Instructor Cwen Monichon on online learning during a pandemic
For the past couple years, Cwen Monichon has worked at San Jose City College as a Skills Instructor for the Emergency Medical Services (EMS) program, helping aspiring EMTs learn the physical skills they need to pass their certification tests.
“I've been in that role since early 2018, when I graduated from the same program myself,” said Monichon.
Since the start of the Spring semester, she has also been teaching a Medical Terminology class.
When the COVID-19 pandemic struck, and classes transitioned from in-person to online, Monichon had to quickly adapt to the change, along with the rest of the college community.
“The shift went fairly smoothly overall. It took a little experimenting to sort out the format for lectures, but the students were already well-versed in using Canvas to turn in assignments and tests online, so that made it easier to shift the rest over,” said Monichon. “Plenty of the classes I took in college were online, so that left me generally familiar with the process as well.”
Monichon has found that recording her lectures for online use has been beneficial for students, who have been able to return to them for review; whereas in the classroom, they were only able to rely upon their notes for standard lectures.

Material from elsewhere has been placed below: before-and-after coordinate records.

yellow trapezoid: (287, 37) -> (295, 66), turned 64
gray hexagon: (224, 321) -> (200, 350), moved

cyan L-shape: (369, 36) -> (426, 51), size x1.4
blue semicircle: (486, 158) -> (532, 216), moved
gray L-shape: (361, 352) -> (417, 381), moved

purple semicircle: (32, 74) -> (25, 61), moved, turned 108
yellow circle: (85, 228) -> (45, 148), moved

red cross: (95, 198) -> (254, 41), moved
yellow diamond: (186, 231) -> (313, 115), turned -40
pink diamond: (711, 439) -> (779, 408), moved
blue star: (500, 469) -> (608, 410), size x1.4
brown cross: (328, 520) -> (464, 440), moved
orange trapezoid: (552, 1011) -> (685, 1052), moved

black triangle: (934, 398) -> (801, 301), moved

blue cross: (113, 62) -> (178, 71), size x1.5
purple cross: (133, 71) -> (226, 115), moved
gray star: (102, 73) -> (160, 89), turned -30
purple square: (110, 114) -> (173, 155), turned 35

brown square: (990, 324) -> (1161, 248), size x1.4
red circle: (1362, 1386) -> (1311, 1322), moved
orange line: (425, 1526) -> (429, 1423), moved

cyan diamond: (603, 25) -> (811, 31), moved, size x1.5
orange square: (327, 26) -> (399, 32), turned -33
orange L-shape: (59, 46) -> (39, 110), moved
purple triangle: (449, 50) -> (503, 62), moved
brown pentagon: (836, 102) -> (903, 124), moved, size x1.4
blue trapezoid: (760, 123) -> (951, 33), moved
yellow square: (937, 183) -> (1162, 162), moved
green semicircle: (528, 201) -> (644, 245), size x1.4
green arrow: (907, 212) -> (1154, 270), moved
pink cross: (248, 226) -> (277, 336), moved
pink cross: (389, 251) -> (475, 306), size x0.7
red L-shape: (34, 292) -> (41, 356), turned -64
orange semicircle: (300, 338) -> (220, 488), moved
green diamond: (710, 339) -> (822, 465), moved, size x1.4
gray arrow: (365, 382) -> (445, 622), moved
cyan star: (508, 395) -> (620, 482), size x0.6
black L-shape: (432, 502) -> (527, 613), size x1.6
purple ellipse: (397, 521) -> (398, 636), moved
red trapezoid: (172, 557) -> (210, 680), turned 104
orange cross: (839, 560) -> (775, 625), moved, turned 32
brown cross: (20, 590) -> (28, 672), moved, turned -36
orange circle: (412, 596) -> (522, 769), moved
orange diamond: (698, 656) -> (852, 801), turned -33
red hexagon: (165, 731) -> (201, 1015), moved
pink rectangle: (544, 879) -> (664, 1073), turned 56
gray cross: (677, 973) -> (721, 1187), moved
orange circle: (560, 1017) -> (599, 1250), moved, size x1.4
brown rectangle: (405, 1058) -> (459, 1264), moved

She does feel, however, that the biggest challenge with online learning has to do with engaging students.
“It's far easier to read the mood of the class, and to gauge how well they're understanding the material, when we're together in person,” said Monichon. “Likewise, students seem less likely to reach out and ask questions in an online format, where they might have engaged immediately in person.
“They seem to be responding fairly well. I think the dual enrollment students are a motivated group; they've already shown a willingness to drive their own education and a strong desire to learn by joining the program. It probably helps that they had some familiarity with online formats using Canvas, and they've been prompt in reaching out to communicate any issues they had with switching over.”
The class that Monichon teaches for the Milpitas Extension is dual enrollment, and is an SJCC course specifically made available to Milpitas High School students, amid their regular high school schedule. When she was in high school, Monichon took a similar program, and so she has been personally pleased to see SJCC offering young students that opportunity.
“The students here are exceptionally motivated,” said Monichon. “I love that the dual enrollment students made the decision to take college courses alongside their high school education, for any number of personal reasons, and it's inspiring to see how committed they are to the task.”
She also feels strongly about the EMS program, which often draws students with specific goals in mind, like going to nursing school or becoming firefighters.
“The fact that SJCC offers these programs gives students a solid stepping stone to launch from,” Monichon added.